August 21, 2016 at 12:48 pm #189
Rabbi Meir SendorKeymaster
The phrase Tikkun Olam has come to describe a certain approach to Jewish social and political activism. The phrase itself has gone through a series of transformations. In the Talmud it’s a legal term signifying adjustments made to legislation to facilitate business or to avoid negative unintended consequences of certain regulations, especially with regard to those who are socially or economically vulnerable. In the Kabbalah of Rabbi Yitzhak Luria z”l and his school the phrase takes on cosmic significance: to repair a spiritually fractured world through careful practice of mitzvot with mystical intent.
In the late twentieth century, through an interesting philological compromise, these two usages of Tikkun Olam have been combined and readjusted. The national ethical concerns of the Talmud have been universalized, and the spiritual concerns of Kabbalah have been concretized, with the result that Tikkun Olam has come to express a program of social and ethical repair for the whole world.

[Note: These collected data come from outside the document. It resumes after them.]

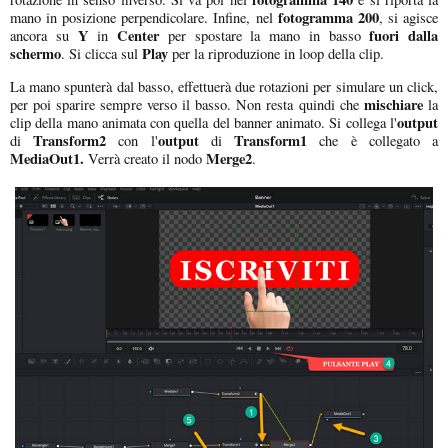
fotogramma 200
mano in posizione perpendicolare. Infine, nel
, si agisce
Y
Center
fuori dalla
ancora su
in
per spostare la mano in basso
schermo
Play
. Si clicca sul
per la riproduzione in loop della clip.
La mano spunterà dal basso, effettuerà due rotazioni per simulare un click,
mischiare
per poi sparire sempre verso il basso. Non resta quindi che
la
output
clip della mano animata con quella del banner animato. Si collega l'
Transform2
output
Transform1
di
con l'
di
che è collegato a
MediaOut1.
Merge2
Verrà creato il nodo
.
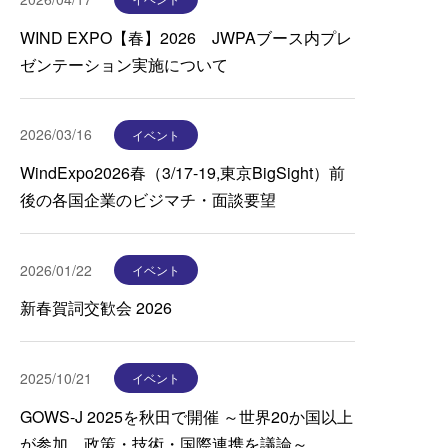
WIND EXPO【春】2026 JWPAブース内プレ
ゼンテーション実施について
2026/03/16
イベント
WindExpo2026春（3/17-19,東京BigSight）前
後の各国企業のビジマチ・面談要望
2026/01/22
イベント
新春賀詞交歓会 2026
2025/10/21
イベント
GOWS-J 2025を秋田で開催 ～世界20か国以上
が参加、政策・技術・国際連携を議論～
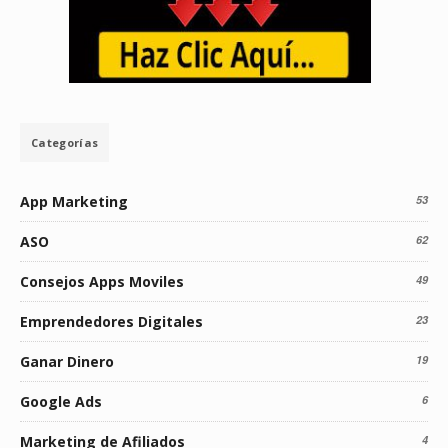
Categorías
App Marketing
53
ASO
62
Consejos Apps Moviles
49
Emprendedores Digitales
23
Ganar Dinero
19
Google Ads
6
Marketing de Afiliados
4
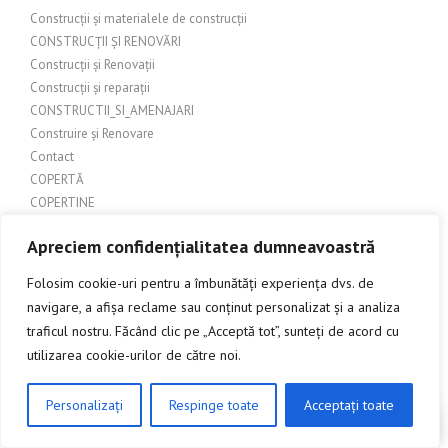
Construcții și materialele de construcții
CONSTRUCȚII ȘI RENOVĂRI
Construcții și Renovații
Construcții și reparații
CONSTRUCTII_SI_AMENAJARI
Construire și Renovare
Contact
COPERTĂ
COPERTINE
Copertine auto
Apreciem confidențialitatea dumneavoastră
Copertine exterioare
Copertine impermeabile
Folosim cookie-uri pentru a îmbunătăți experiența dvs. de
Copertine pentru Balcon si Geam CoDa
navigare, a afișa reclame sau conținut personalizat și a analiza
Copertine retractabile
traficul nostru. Făcând clic pe „Acceptă tot”, sunteți de acord cu
COPERTINE RETRAIBILE
utilizarea cookie-urilor de către noi.
Copertine și materiale pentru terase
Copertine și pergole
Personalizați
Respinge toate
Acceptați toate
Copertine si prelate
CLICK AICI PENTRU A DISCUTA
Copertine Usa Intrare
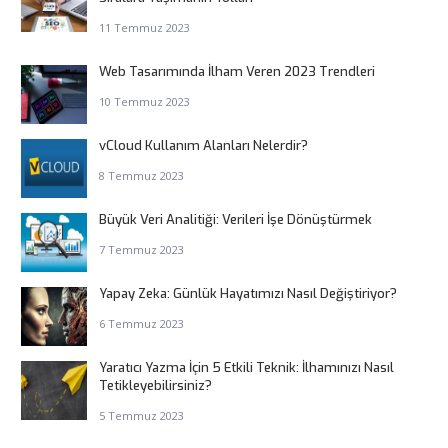
11 Temmuz 2023
Web Tasarımında İlham Veren 2023 Trendleri
10 Temmuz 2023
vCloud Kullanım Alanları Nelerdir?
8 Temmuz 2023
Büyük Veri Analitiği: Verileri İşe Dönüştürmek
7 Temmuz 2023
Yapay Zeka: Günlük Hayatımızı Nasıl Değiştiriyor?
6 Temmuz 2023
Yaratıcı Yazma İçin 5 Etkili Teknik: İlhamınızı Nasıl
Tetikleyebilirsiniz?
5 Temmuz 2023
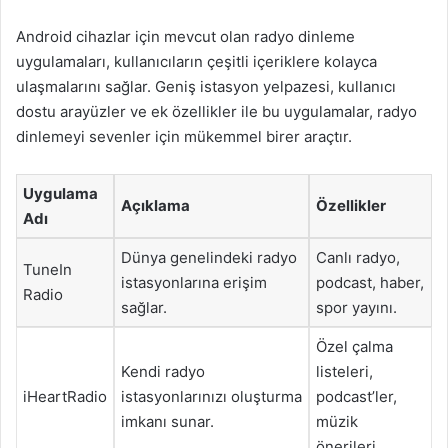
Android cihazlar için mevcut olan radyo dinleme
uygulamaları, kullanıcıların çeşitli içeriklere kolayca
ulaşmalarını sağlar. Geniş istasyon yelpazesi, kullanıcı
dostu arayüzler ve ek özellikler ile bu uygulamalar, radyo
dinlemeyi sevenler için mükemmel birer araçtır.
Uygulama
Açıklama
Özellikler
Adı
Dünya genelindeki radyo
Canlı radyo,
TuneIn
istasyonlarına erişim
podcast, haber,
Radio
sağlar.
spor yayını.
Özel çalma
Kendi radyo
listeleri,
iHeartRadio
istasyonlarınızı oluşturma
podcast’ler,
imkanı sunar.
müzik
önerileri.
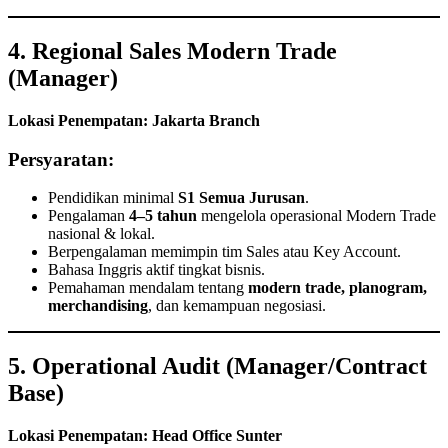
4. Regional Sales Modern Trade
(Manager)
Lokasi Penempatan: Jakarta Branch
Persyaratan:
Pendidikan minimal
S1 Semua Jurusan
.
Pengalaman
4–5 tahun
mengelola operasional Modern Trade
nasional & lokal.
Berpengalaman memimpin tim Sales atau Key Account.
Bahasa Inggris aktif tingkat bisnis.
Pemahaman mendalam tentang
modern trade, planogram,
merchandising
, dan kemampuan negosiasi.
5. Operational Audit (Manager/Contract
Base)
Lokasi Penempatan: Head Office Sunter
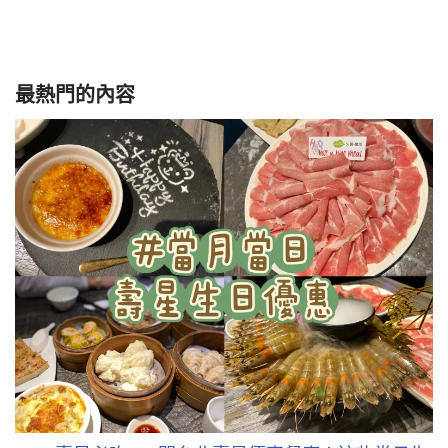
最熱門的內容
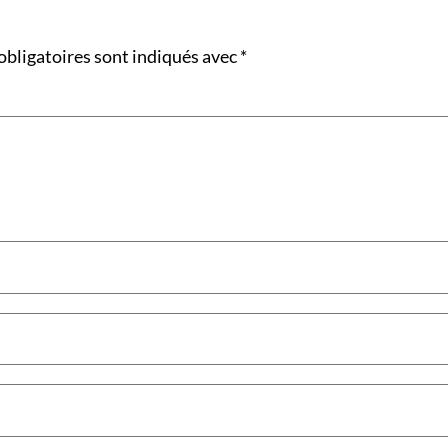
obligatoires sont indiqués avec
*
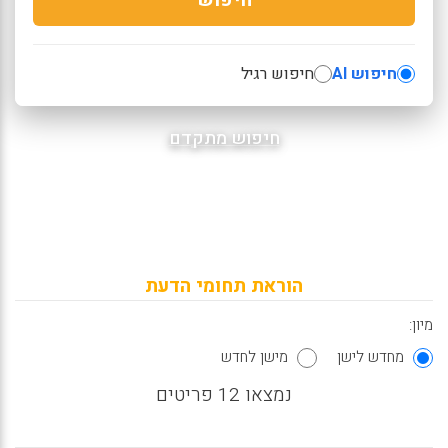
חיפוש AI
חיפוש רגיל
חיפוש מתקדם
הוראת תחומי הדעת
מיון:
מחדש לישן
מישן לחדש
נמצאו 12 פריטים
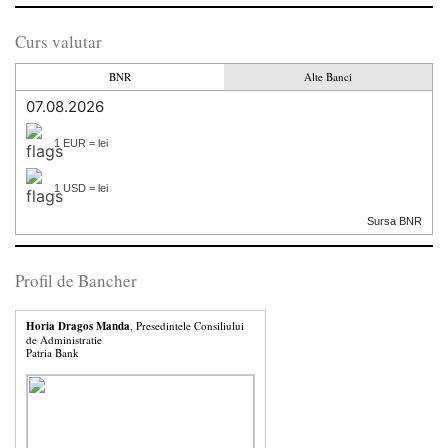
Curs valutar
BNR
Alte Banci
07.08.2026
1 EUR = lei
1 USD = lei
Sursa BNR
Profil de Bancher
Horia Dragos Manda
, Presedintele Consiliului
de Administratie
Patria Bank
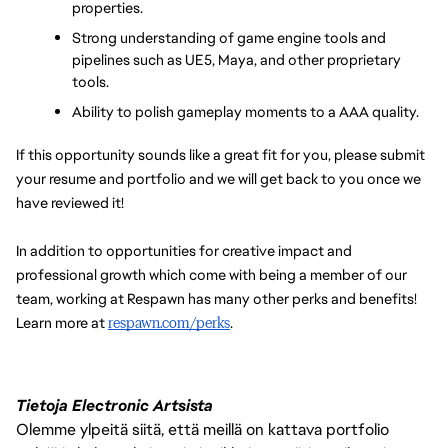
properties.
Strong understanding of game engine tools and 
pipelines such as UE5, Maya, and other proprietary 
tools.
Ability to polish gameplay moments to a AAA quality.
If this opportunity sounds like a great fit for you, please submit 
your resume and portfolio and we will get back to you once we 
have reviewed it!
In addition to opportunities for creative impact and 
professional growth which come with being a member of our 
team, working at Respawn has many other perks and benefits! 
Learn more at 
respawn.com/perks
.
Tietoja Electronic Artsista
Olemme ylpeitä siitä, että meillä on kattava portfolio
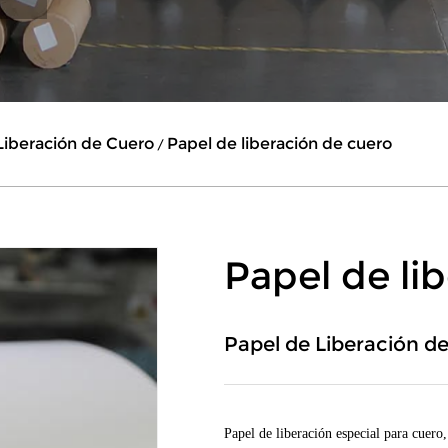
Liberación de Cuero
Papel de liberación de cuero
/
Papel de li
Papel de Liberación d
Papel de liberación especial para cuero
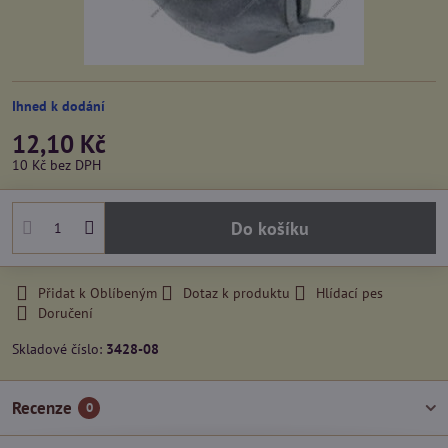
Ihned k dodání
12,10 Kč
10 Kč
bez DPH
Do košíku
Přidat k Oblíbeným
Dotaz k produktu
Hlídací pes
Doručení
Skladové číslo:
3428-08
Recenze
0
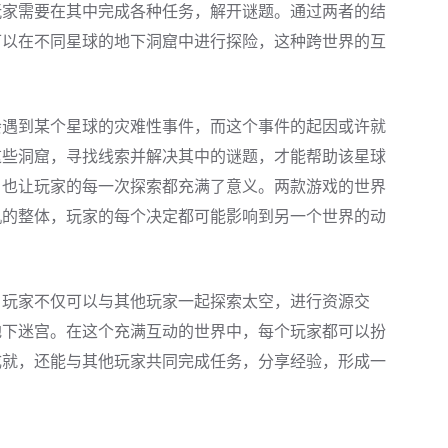
玩家需要在其中完成各种任务，解开谜题。通过两者的结
可以在不同星球的地下洞窟中进行探险，这种跨世界的互
会遇到某个星球的灾难性事件，而这个事件的起因或许就
这些洞窟，寻找线索并解决其中的谜题，才能帮助该星球
，也让玩家的每一次探索都充满了意义。两款游戏的世界
机的整体，玩家的每个决定都可能影响到另一个世界的动
。玩家不仅可以与其他玩家一起探索太空，进行资源交
地下迷宫。在这个充满互动的世界中，每个玩家都可以扮
成就，还能与其他玩家共同完成任务，分享经验，形成一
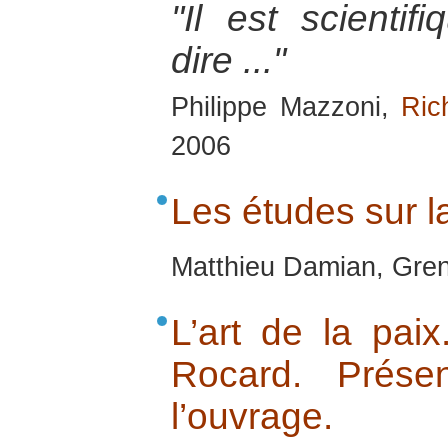
"Il est scientif
dire ..."
Philippe Mazzoni,
Ric
2006
Les études sur l
Matthieu Damian, Gren
L’art de la pai
Rocard. Prése
l’ouvrage.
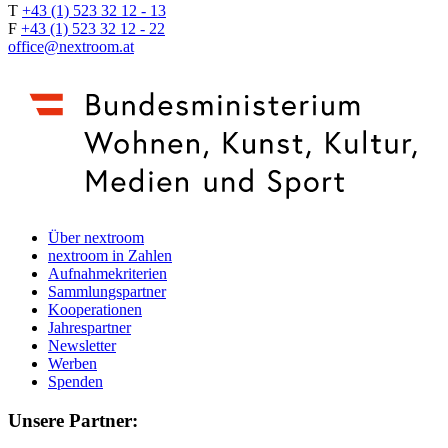
T
+43 (1) 523 32 12 - 13
F
+43 (1) 523 32 12 - 22
office@nextroom.at
Über nextroom
nextroom in Zahlen
Aufnahmekriterien
Sammlungspartner
Kooperationen
Jahrespartner
Newsletter
Werben
Spenden
Unsere Partner:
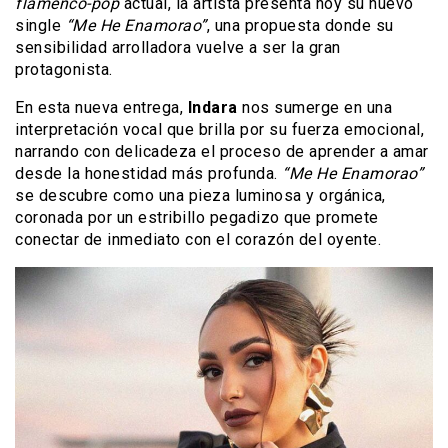
flamenco-pop
actual, la artista presenta hoy su nuevo
single
“Me He Enamorao”
, una propuesta donde su
sensibilidad arrolladora vuelve a ser la gran
protagonista.
En esta nueva entrega,
Indara
nos sumerge en una
interpretación vocal que brilla por su fuerza emocional,
narrando con delicadeza el proceso de aprender a amar
desde la honestidad más profunda.
“Me He Enamorao”
se descubre como una pieza luminosa y orgánica,
coronada por un estribillo pegadizo que promete
conectar de inmediato con el corazón del oyente.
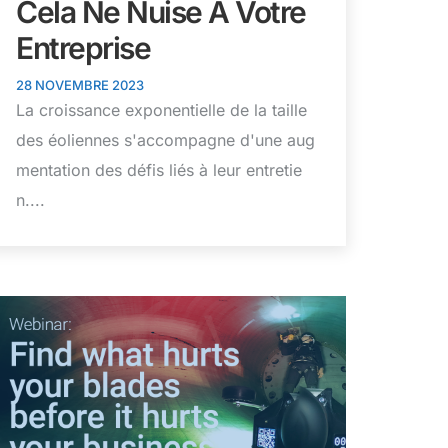
Cela Ne Nuise À Votre
Entreprise
28 NOVEMBRE 2023
La croissance exponentielle de la taille
des éoliennes s'accompagne d'une aug
mentation des défis liés à leur entretie
n....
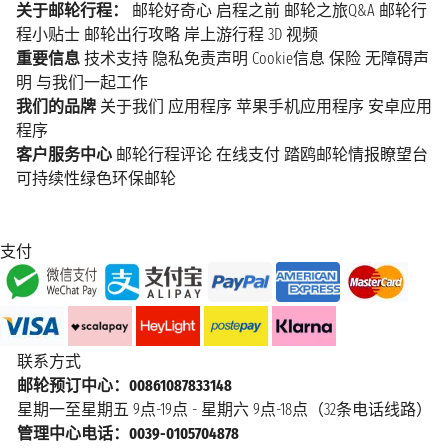
关于邮轮行程：
邮轮好奇心
启程之前
邮轮之旅Q&A
邮轮行
程小贴士
邮轮出行攻略
岸上游行程
3D 视频
重要信息
技术支持
隐私免责声明
Cookie信息
保险
无障碍声
明
与我们一起工作
我们的品牌
关于我们
应用程序
苹果手机应用程序
安卓应用
程序
客户服务中心
邮轮行程评论
在线支付
踏鸥邮轮情报瞭望台
可持续性绿色环保邮轮
支付
联系方式
邮轮预订中心：00861087833148
星期一至星期五 9点-19点 - 星期六 9点-18点（32条电话线路）
管理中心电话：0039-0105704878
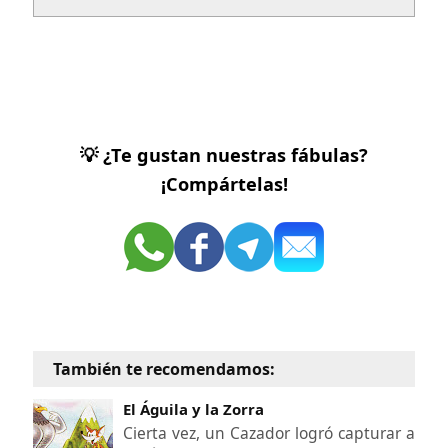
💡 ¿Te gustan nuestras fábulas?
¡Compártelas!
También te recomendamos:
El Águila y la Zorra
Cierta vez, un Cazador logró capturar a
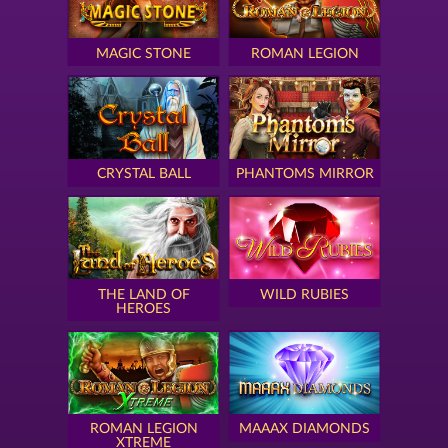
MAGIC STONE
ROMAN LEGION
CRYSTAL BALL
PHANTOMS MIRROR
THE LAND OF
WILD RUBIES
HEROES
ROMAN LEGION
MAAAX DIAMONDS
XTREME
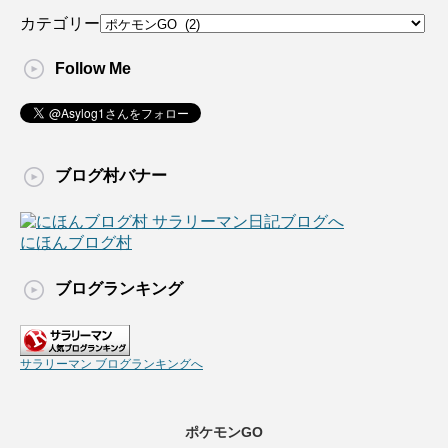
カテゴリー
Follow Me
ブログ村バナー
にほんブログ村
ブログランキング
サラリーマン ブログランキングへ
ポケモンGO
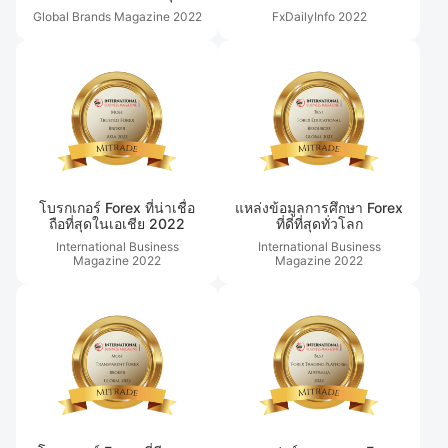
Global Brands Magazine
2022
FxDailyInfo
2022
โบรกเกอร์ Forex ที่น่าเชื่อ
แหล่งข้อมูลการศึกษา Forex
ถือที่สุดในเอเชีย 2022
ที่ดีที่สุดทั่วโลก
International Business
International Business
Magazine
2022
Magazine
2022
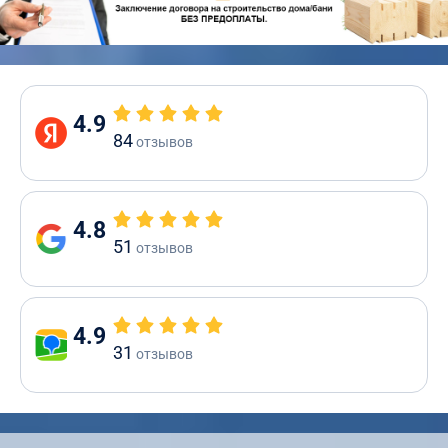
4.9
84
отзывов
4.8
51
отзывов
4.9
31
отзывов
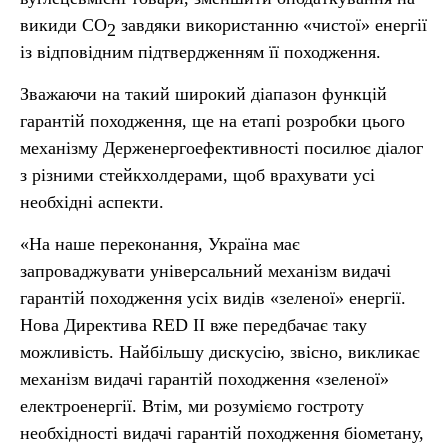
викиди СО
завдяки використанню «чистої» енергії
2
із відповідним підтвердженням її походження.
Зважаючи на такий широкий діапазон функцій
гарантій походження, ще на етапі розробки цього
механізму Держенергоефективності посилює діалог
з різними стейкхолдерами, щоб врахувати усі
необхідні аспекти.
«На наше переконання, Україна має
запроваджувати універсальний механізм видачі
гарантій походження усіх видів «зеленої» енергії.
Нова Директива RED II вже передбачає таку
можливість. Найбільшу дискусію, звісно, викликає
механізм видачі гарантій походження «зеленої»
електроенергії. Втім, ми розуміємо гостроту
необхідності видачі гарантій походження біометану,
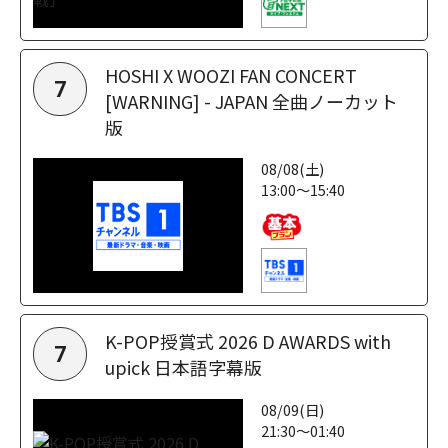
HOSHI X WOOZI FAN CONCERT
7
[WARNING] - JAPAN 全曲ノーカット
版
08/08(土)
13:00～15:40
K-POP授賞式 2026 D AWARDS with
7
upick 日本語字幕版
08/09(日)
21:30～01:40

The question we would like to pose for discussion is whether the concept of Tikkun Olam itself is due for critical reassessment. Has the phrase accumulated certain political baggage that diverts its best intent? Is there an implied condescension or paternalism here? Is it a Western World concept that shares some of the same problems raised in current discussions of White Privilege? What view of human-being-in-the-world undergirds it? Might there be other visions of human purpose or mission that would be more fruitful? For instance, Avodah as service conveys a sense of responsibility and action from a position of humility.
This is not simply a question of semantics. Tal Orot as a contemplative society is concerned to promote ethical awareness and commitment. The concepts we use help direct consciousness. Our search here is not for a phrase but for vision that guides action. Tikkun Olam or Avodah – are either of these concepts adequate expressions of the goal, do they need adjustment, or should we suggest another concept for the Jewish vision of mission. What do you think?
- This topic was modified 3 years, 10 months ago by Rabbi Meir Sendor.